* Work to be completed:
Transcribe this listing exactly; omit the pictures.

* Data supplied:

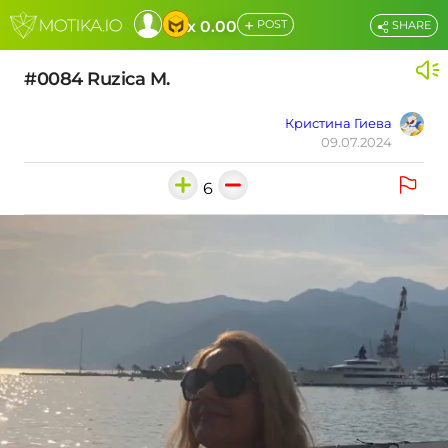
+
x 0.00
POST
SHARE
#0084 Ruzica M.
Кристина Гиева
09.07.2024
6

* Exercise response:
+
x 0.00
POST
SHARE
#0084 Ruzica M.
Кристина Гиева
09.07.2024
6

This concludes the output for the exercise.